- Full name: Margaret Elizabeth Kuts
- Born: 7 October 2006 (age 19) Vancouver

Gymnastics career
- Discipline: Rhythmic gymnastics
- Country represented: Canada (2022-present)
- Club: Olympia Rhythmic Gymnastics
- Head coach: Janika Mölder
- Medal record
Rhythmic Gymnastics
Representing Canada
Pan American Championships
| Silver medal – second place | 2025 Asunción | Group all-around |
| Bronze medal – third place | 2022 Rio de Janeiro | Team |

= Margaret Kuts =

Canadian gymnast (born 2006)

Margaret Elizabeth Kuts (born 7 October 2006) is a Canadian rhythmic gymnast. She represents Canada in international competitions as part of the senior group.

== Personal life ==
Kuts took up both rhythmic and artistic gymnastics at age three as a way to channel her energy. When she was nine she decided to focus on rhythmic because of the fusion of athletic difficulty with artistic expression.

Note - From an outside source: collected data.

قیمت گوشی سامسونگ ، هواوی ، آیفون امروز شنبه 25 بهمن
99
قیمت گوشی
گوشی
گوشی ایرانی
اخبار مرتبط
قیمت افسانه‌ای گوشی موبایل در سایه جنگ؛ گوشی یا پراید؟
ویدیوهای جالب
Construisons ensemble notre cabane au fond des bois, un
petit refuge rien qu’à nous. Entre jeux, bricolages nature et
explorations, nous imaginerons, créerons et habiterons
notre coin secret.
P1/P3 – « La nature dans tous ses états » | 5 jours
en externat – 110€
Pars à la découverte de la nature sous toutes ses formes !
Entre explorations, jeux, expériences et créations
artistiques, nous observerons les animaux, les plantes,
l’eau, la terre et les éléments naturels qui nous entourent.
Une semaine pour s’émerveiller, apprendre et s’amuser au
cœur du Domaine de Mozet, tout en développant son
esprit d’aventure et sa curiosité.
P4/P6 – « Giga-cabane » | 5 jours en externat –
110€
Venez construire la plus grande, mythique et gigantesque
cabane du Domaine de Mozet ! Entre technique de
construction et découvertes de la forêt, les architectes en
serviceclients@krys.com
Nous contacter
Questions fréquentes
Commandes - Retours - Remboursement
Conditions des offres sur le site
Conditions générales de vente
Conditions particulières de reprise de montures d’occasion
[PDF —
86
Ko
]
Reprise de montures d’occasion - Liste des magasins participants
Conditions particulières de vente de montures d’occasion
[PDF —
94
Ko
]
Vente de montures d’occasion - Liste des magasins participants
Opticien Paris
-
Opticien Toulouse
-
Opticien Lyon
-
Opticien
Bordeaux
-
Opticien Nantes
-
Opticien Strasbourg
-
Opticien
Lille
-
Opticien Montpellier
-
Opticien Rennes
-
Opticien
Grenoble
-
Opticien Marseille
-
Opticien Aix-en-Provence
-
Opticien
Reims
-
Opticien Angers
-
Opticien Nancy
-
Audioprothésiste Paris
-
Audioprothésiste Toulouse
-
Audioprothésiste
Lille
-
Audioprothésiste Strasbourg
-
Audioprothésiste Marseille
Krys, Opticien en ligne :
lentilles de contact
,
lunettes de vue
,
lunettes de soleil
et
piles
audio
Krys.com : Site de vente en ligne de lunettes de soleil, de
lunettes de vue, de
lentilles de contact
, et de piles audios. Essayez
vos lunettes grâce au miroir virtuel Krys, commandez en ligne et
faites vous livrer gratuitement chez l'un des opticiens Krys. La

Since 2024, she's been studying statistics at the University of Toronto Scarborough.

== Career ==
In July 2022, Kuts made her international senior debut performing with clubs and ribbon at the Pan American Championships in Rio de Janeiro, winning bronze in teams along with Carmel Kallemaa, Suzanna Shahbazian and Christina Savchenko.

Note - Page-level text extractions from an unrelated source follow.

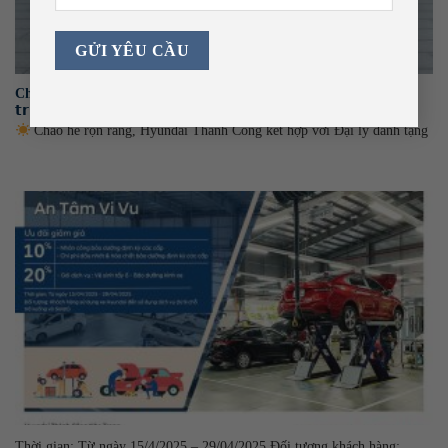
Chương trình KMBH tháng 5: “𝗨̛𝘂 đ𝗮̃𝗶 𝗹𝗲̂𝗻 đ𝗲̂́𝗻 𝟭𝟬𝟬% 𝗹𝗲̣̂ 𝗽𝗵𝗶́
𝘁𝗿𝘂̛𝗼̛́𝗰 𝗯𝗮̣”
Chào hè rộn ràng, Hyundai Thành Công kết hợp với Đại lý dành tặng
Thời gian: Từ ngày 15/4/2025 – 29/04/2025 Đối tượng khách hàng: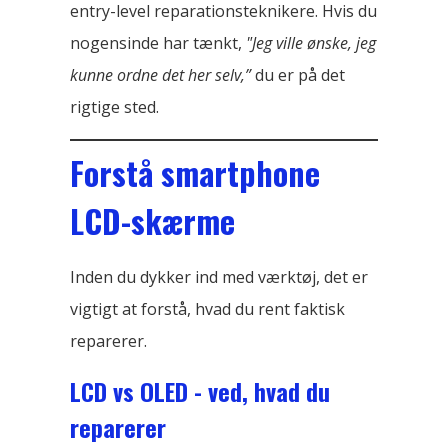
entry-level reparationsteknikere. Hvis du
nogensinde har tænkt,
"Jeg ville ønske, jeg
kunne ordne det her selv,”
du er på det
rigtige sted.
Forstå smartphone
LCD-skærme
Inden du dykker ind med værktøj, det er
vigtigt at forstå, hvad du rent faktisk
reparerer.
LCD vs OLED - ved, hvad du
reparerer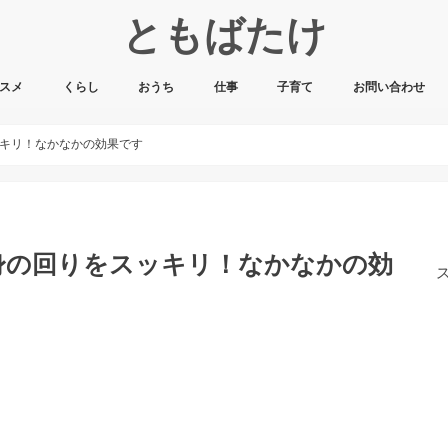
ともばたけ
スメ
くらし
おうち
仕事
子育て
お問い合わせ
キリ！なかなかの効果です
身の回りをスッキリ！なかなかの効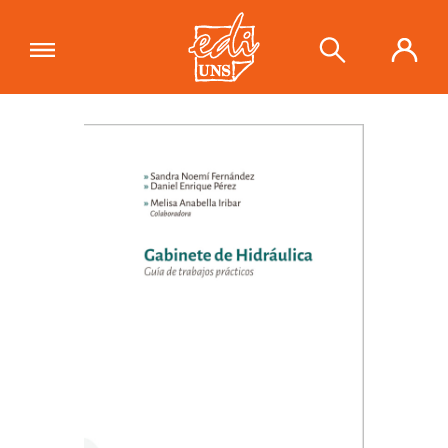
"Gabinete de hidráulica. Guía de
trabajos prácticos"
se ha añadido a tu
Ver carrito
carrito.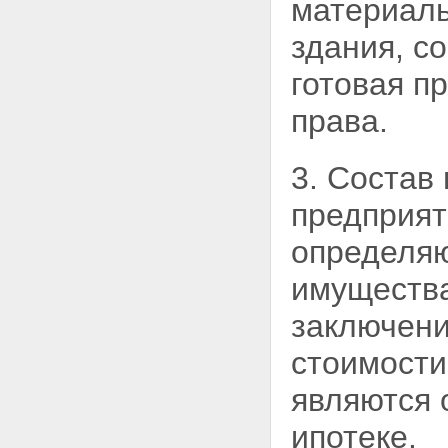
материаль
заложенного имущества
правами других лиц
здания, с
Статья 41. Последствия
принудительного изъятия
готовая п
государством заложенного
имущества
права.
Статья 42. Последствия
виндикации заложенного
имущества
3. Состав
Глава VII. ПОСЛЕДУЮЩАЯ
ИПОТЕКА
Статья 43. Понятие
предприят
последующей ипотеки и
условия, при которых она
определяю
допускается
Статья 44. Предупреждение
имущества
залогодержателей о
предшествующей и
заключени
последующей ипотеках.
Изменение предшествующего
стоимост
договора об ипотеке
Статья 45. Государственная
являются 
регистрация последующей
ипотеки
ипотеке.
Статья 46. Удовлетворение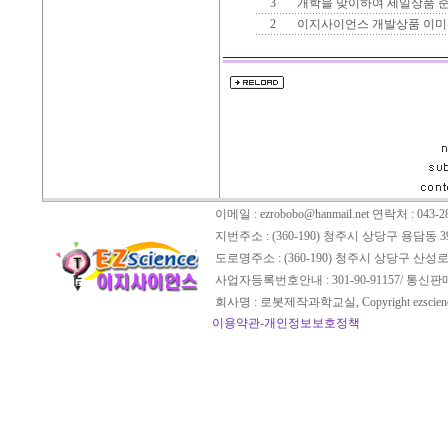
3
개학을 맞이하여 세일상품 
2
이지사이언스 개발상품 이미
이메일 :
ezrobobo@hanmail.net
연락처 : 043-28
지번주소 : (360-190) 청주시 상당구 용담동 3
도로명주소 : (360-190) 청주시 상당구 산성로
사업자등록번호안내 : 301-90-91157/ 통신
회사명 : 로봇제작과학교실, Copyright ezscien
이용약관
-
개인정보보호정책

In November 2024, it was revealed she was called up to integrate the new Canadian group, after the previous one retired, under the guidance of Janika Mölder. She became age-eligible for senior competitions in 2025. The new team debuted at Miss Valentine in Tartu, winning bronze in the All-Around and with 3 balls & 2 hoops. In May she competed in World Cupin Portimão where Canada was 6th overall, 6th with 5 ribbons and 4th with 3 balls &2 hoops. At the Pan American Championships in Asunción, winning silver in the All-Around behind the Brazilian group. The following month the group won gold at the Canadian Championships. In July she took part in the World Cup in Milan, being 16th overall. Later that month the group participated in the stage in Cluj-Napoca, being 16th in the All-Around, 11th with 5 ribbond and 15th in the mixed routine. In August she was selected for her maiden World Championships in Rio de Janeiro along Jana Alemam, Dina Burak, Audrey Lu, Elise Ghosh and Elizabet Piskunov. There they took 24th place in the All-Around, 25th with 5 ribbons, 15th with 3 balls & 2 hoops and 18th in teams.

In 2026 she was confirmed into a renovated group, making her season debut at the Canadian Championships where she won gold. The following month the group was at Miss Valentine winning silver with 5 balls and gold in the 3 hoops & 2 clubs 'final.